Publication date: 2015-12-01
Volume: 42 Pages: 237 - 261
Publisher: Cambridge University Press (CUP)

Author:

Justaert, Kristien

Keywords:

Epistemology, Liberation Theology, Arts & Humanities, Religion, liberation theology, see-judge-act, experience, cartography, option for the poor, new materialism, 2204 Religion and Religious Studies, 5004 Religious studies

Abstract:

The core of this article consists of a critical rethinking of the classical ‘see-judge-act’-methodology of liberation theology. It is contended that this method threatens to install a dualism between a universal, secular experience of oppression and a Christian interpretation of it, thereby creating a hierarchical relation with a reducing effect on the complexity of the experience of poverty itself. The author investigates this issue by focusing on liberation theology’s understanding of the ‘preferential option for the poor’ (part 1) and the way in which the see-judge-act-methodology affects this understanding (part 2).
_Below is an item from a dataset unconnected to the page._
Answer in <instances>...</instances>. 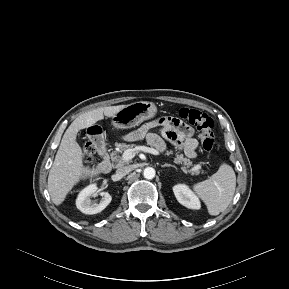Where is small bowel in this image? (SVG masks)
Here are the masks:
<instances>
[{"label":"small bowel","instance_id":"obj_1","mask_svg":"<svg viewBox=\"0 0 289 289\" xmlns=\"http://www.w3.org/2000/svg\"><path fill=\"white\" fill-rule=\"evenodd\" d=\"M160 125L161 136L155 134L152 129ZM192 129L176 118H167L159 123H148L142 126L136 133L139 138H145L159 150L165 148L163 138L172 142L175 146L183 149L189 158L196 156L198 141L192 136Z\"/></svg>","mask_w":289,"mask_h":289}]
</instances>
Justaert gradually moves on to alternative epistemologies, starting with the discussion of a hermeneutical approach (C. Boff and Schillebeeckx) and the method of ‘historicization’ (Ellacuría), and eventually proposing a new phenomenologically and materially informed methodology for liberation theology named ‘cartography’, that is grounded in a ‘new materialist’ metaphysics as articulated by (a.o.) Gilles Deleuze, Rosi Braidotti and Karen Barad (part 3).